Records from a data collection:
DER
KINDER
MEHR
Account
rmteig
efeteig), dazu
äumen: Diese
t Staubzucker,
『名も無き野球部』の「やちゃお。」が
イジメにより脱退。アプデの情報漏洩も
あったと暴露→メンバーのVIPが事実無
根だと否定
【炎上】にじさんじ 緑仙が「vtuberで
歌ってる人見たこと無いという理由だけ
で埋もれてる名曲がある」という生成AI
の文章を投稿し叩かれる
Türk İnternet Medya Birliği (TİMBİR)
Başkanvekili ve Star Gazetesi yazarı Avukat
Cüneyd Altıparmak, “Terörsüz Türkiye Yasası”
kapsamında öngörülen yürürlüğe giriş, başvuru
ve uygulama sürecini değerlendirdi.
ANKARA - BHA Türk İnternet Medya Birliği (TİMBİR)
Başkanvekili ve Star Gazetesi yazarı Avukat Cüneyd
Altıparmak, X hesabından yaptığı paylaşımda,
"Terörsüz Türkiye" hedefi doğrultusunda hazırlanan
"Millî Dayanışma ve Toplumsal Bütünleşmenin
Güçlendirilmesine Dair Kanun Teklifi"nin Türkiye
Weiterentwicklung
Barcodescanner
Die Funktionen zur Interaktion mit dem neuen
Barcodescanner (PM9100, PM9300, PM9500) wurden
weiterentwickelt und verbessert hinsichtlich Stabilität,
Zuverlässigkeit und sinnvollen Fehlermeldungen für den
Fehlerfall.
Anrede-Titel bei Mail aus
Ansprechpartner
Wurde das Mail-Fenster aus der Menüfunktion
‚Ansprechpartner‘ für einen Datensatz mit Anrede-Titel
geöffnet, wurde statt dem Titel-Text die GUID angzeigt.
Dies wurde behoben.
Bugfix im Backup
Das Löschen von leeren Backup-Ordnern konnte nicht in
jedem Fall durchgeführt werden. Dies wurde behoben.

WHAT YOU SHOULD DO: Exactly as written, copy the lines from the one containing "歌ってる人見たこと無いという理由だけ" to the end of the entries, both ends included.

YOUR RESPONSE:
歌ってる人見たこと無いという理由だけ
で埋もれてる名曲がある」という生成AI
の文章を投稿し叩かれる
Türk İnternet Medya Birliği (TİMBİR)
Başkanvekili ve Star Gazetesi yazarı Avukat
Cüneyd Altıparmak, “Terörsüz Türkiye Yasası”
kapsamında öngörülen yürürlüğe giriş, başvuru
ve uygulama sürecini değerlendirdi.
ANKARA - BHA Türk İnternet Medya Birliği (TİMBİR)
Başkanvekili ve Star Gazetesi yazarı Avukat Cüneyd
Altıparmak, X hesabından yaptığı paylaşımda,
"Terörsüz Türkiye" hedefi doğrultusunda hazırlanan
"Millî Dayanışma ve Toplumsal Bütünleşmenin
Güçlendirilmesine Dair Kanun Teklifi"nin Türkiye
Weiterentwicklung
Barcodescanner
Die Funktionen zur Interaktion mit dem neuen
Barcodescanner (PM9100, PM9300, PM9500) wurden
weiterentwickelt und verbessert hinsichtlich Stabilität,
Zuverlässigkeit und sinnvollen Fehlermeldungen für den
Fehlerfall.
Anrede-Titel bei Mail aus
Ansprechpartner
Wurde das Mail-Fenster aus der Menüfunktion
‚Ansprechpartner‘ für einen Datensatz mit Anrede-Titel
geöffnet, wurde statt dem Titel-Text die GUID angzeigt.
Dies wurde behoben.
Bugfix im Backup
Das Löschen von leeren Backup-Ordnern konnte nicht in
jedem Fall durchgeführt werden. Dies wurde behoben.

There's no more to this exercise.